Comment gagner sa vie honnêtement

La vie poétique, 2011.

Longtemps résonnera à nos tympans les mots et les sens, les lettres et les sons du finale des Champs d'Honneur : oh, arrêtez tout ! Ce cri arraché au silence imposant d'un livre si court et si fort. Il parlera longtemps, ce cri, il dira longtemps étouffement, si loin de l'indignation morale majoritaire, il fera vivre, ce cri, en nous des millions d'âmes mortes, pour de vrai, et pour sûr.

Inaugurant les futures livraisons de Vie poétique Jean Rouaud invoque Henry-David Thoreau :

« Sur la question de savoir comment gagner sa vie honnêtement ; on n'a presque rien écrit qui puisse retenir l'attention. »

Saluons au passage la splendide nouvelle traduction de Walden chez Le Mot et le Reste éditeur.

Rouaud comble-t-il ce vide ? Oui, sur deux plans au moins : une époque et ses codes, un témoin et sa poésie.

Cette époque avait son cap et ses codes. Le cap a débouché sur l'individualisme et le no-future. En sera-t-il question dans le tome 2 ? Ici les codes sont passés à la oulinette de l'intérieur. C'était l'ère du cool, certains en sont restés baba. Les doigts en V, le stop, Sur la route de Kérouac pour les nomades (Verts désormais), la Révolution sexuelle de Reich sur la tablette de nuit des sédentaires (Bobos publicitaires beigbedeiriens après un passage segelaien) ; la besace du surplus américain pour faire la nique à la guerre au Vietnam, l'apologie du poil et du à poil, les corps enfin libérés, le minimum cynique des plus cultivés, le débordement psychédélique de tous les sens ; l'enchaînement débridé des petits boulots à la pelle, les palots roulés timidement sans lendemain, les fumettes d'herbe nature pour les tendres, les piqûres pour les durs, la blanche dans le nez des argentés ; la simplicité absolue, la vie communautaire chez l'Enzo Dévasté, à défaut d'un long séjour en forêt ; le Che en T-shirt, le plus sale possible car la propreté c'est bourgeois ; 68 68 68 assénés par Léo Ferré chez les Zoos ; la révolte et la fête, la mémoire et l'ennui, l'épuisement façon Beckett jusqu'aux limites du sans Avenir, Punk Punk, pas encore, on est au tome 1.
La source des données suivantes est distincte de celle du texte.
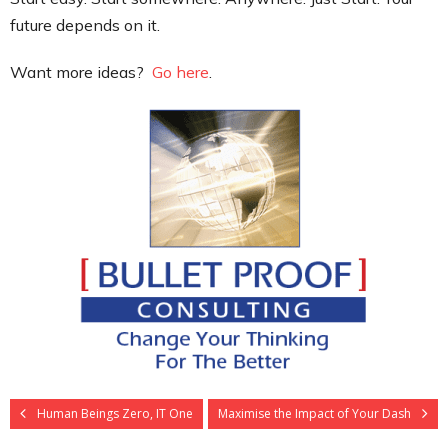
future depends on it.
Want more ideas?
Go here
.
Human Beings Zero, IT One
Maximise the Impact of Your Dash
Gageons que le tome 2 se fera autant désiré que les Mille Plateaux, autre tome 2 de Capitalisme et Schizophrénie, et nous fera autant impression.

Dans l'espérance, nous pourrons savourer à l'envi l'art de ne pas gagner sa vie en gagnant la vie sauvage, marchant sur les pas de Thoreau-Rouaud.
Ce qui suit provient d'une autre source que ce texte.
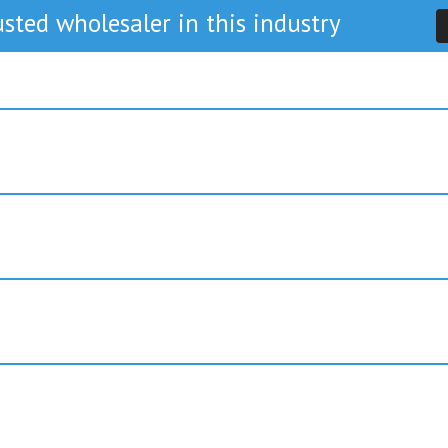
sted wholesaler in this industry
Témoin et poète, éponge sensible (l'éponge est prise comme image fractale), le narrateur (comme on le dirait chez Proust ou chez Leiris) explore et expose ses creux anciens au creuset de l'anamnèse. Le narrateur a vécu en creux ses situations universelles et son écriture, ondulatoire et discrète, se déploie à fleur de tant de surfaces imposées par l'époque et rend ses contradictions, tantôt amusantes tantôt tragiques, toujours vitales et tenues en respect, toujours plus lisibles. Pas de surfaces sans creux. Le narrateur glisse et le lecteur se laisse emporter par l'éveil. Cette génération vide n'est pas perdue elle fut subie. Chacun devra faire avec. Le gâchis n'est qu'un sentiment. Et les sentiments ont la vie dure.
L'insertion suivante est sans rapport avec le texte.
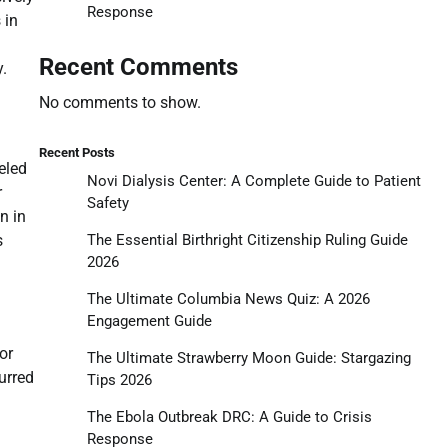
Response
 in
Recent Comments
.
No comments to show.
Recent Posts
eled
Novi Dialysis Center: A Complete Guide to Patient
r
Safety
n in
The Essential Birthright Citizenship Ruling Guide
s
2026
The Ultimate Columbia News Quiz: A 2026
Engagement Guide
or
The Ultimate Strawberry Moon Guide: Stargazing
urred
Tips 2026
The Ebola Outbreak DRC: A Guide to Crisis
Response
Gagner sa vie honnêtement, c'est ne pas gagner sa vie. Ce n'est pas la perdre non plus. L'argent perd. La vie gagne. Le fric, c'est la bourse et le loto. C'est le nouvel ordre mondial armé. Gagner sa vie honnêtement, c'est essayer de ne pas nuire.

L'art et la manière de Jean Rouaud offrent au regard un grand récit à fleur de mémoire. En son kaléidoscope les angles morts sont éloquents : là peut être le risque, là est l'ouverture, là est la grande littérature.

P.S. Si ma mémoire est bonne, le service de presse de Gallimard m'a adressé ce livre avec une aimable dédicace convenue de Jean Rouaud. N'étant pas graphologue au ministère de la justice, je me demanderai toujours pourquoi.